It is now four defeats on the trot in the Blast.

Levi and Mohammed Azharullah appear somewhat one-dimensional a year on from Finals Day glory, and the Steelbacks’ chances rest solely on their front-loaded batting in the powerplay.

Once they are out, then it’s generally all over.

We have seen bits and bobs from Steven Crook and Ben Duckett, but also big flops like Kyle Coetzer and Matt Spriegel.

There’s no firepower in the middle order for central slow pitches, and we don’t have the bowling to contain in the last five overs.

David Willey has been rushed back and caught in a paradox where he needs to play four-day cricket to find rhythm in the Twenty20, but he is deemed not fit and match-ready enough to play four-day cricket, and so is bowling poorly in both.

A fit Willey with the ball is our only chance now.

It’s a shame, as the home T20 crowds have been good, and a near full-house against the Yorkshire Vikings pulled in a reported £50,000.

But hammerings at Worcester, Warwickshire and Old Trafford have all but killed the season stone dead, and with more of the same tonight at Wantage Road a concern.
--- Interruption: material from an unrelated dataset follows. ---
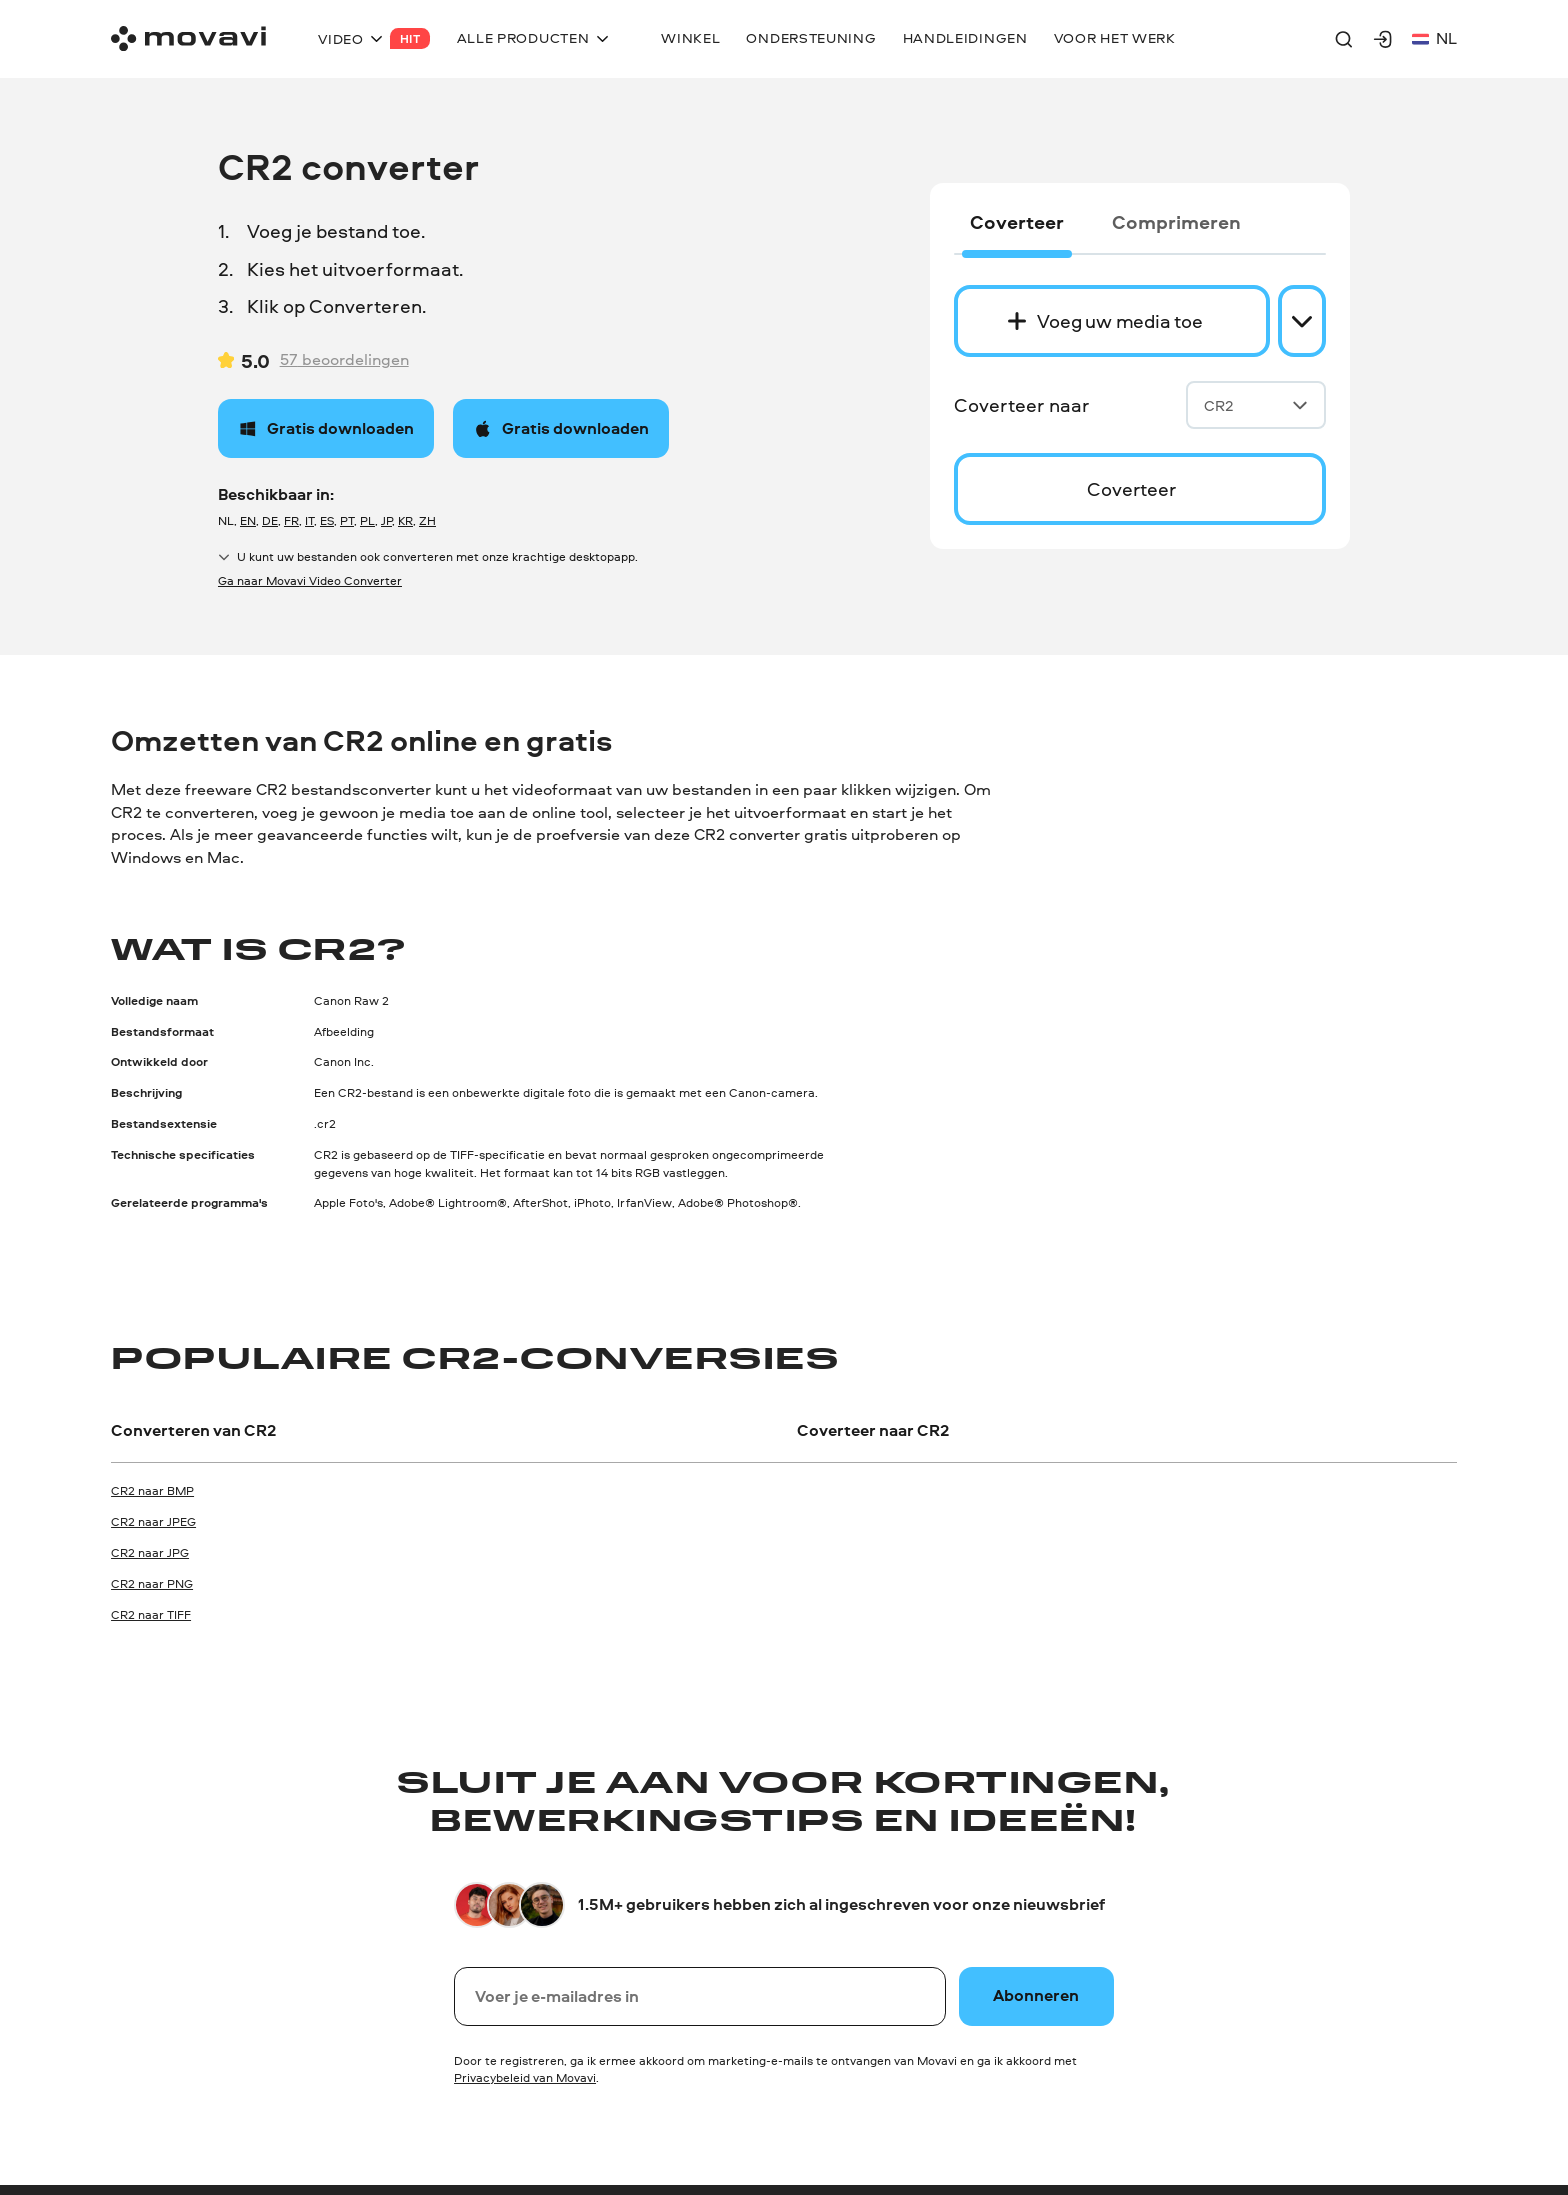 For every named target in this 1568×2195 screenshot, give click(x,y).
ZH (427, 520)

The team selection has been poor and David Sales’ - who isn’t a big fan of the Twenty20 at the best of the times - bizarre inclusion in recent matches sums up that desperation, plodding along at a run a ball.

Why we don’t try Andrew Hall is confusing.

The Lancashire Lightning defeat signaled the end of the season as most of the teams we come up against in this division have star players like Butler, and we have to play them all again in the next eight games.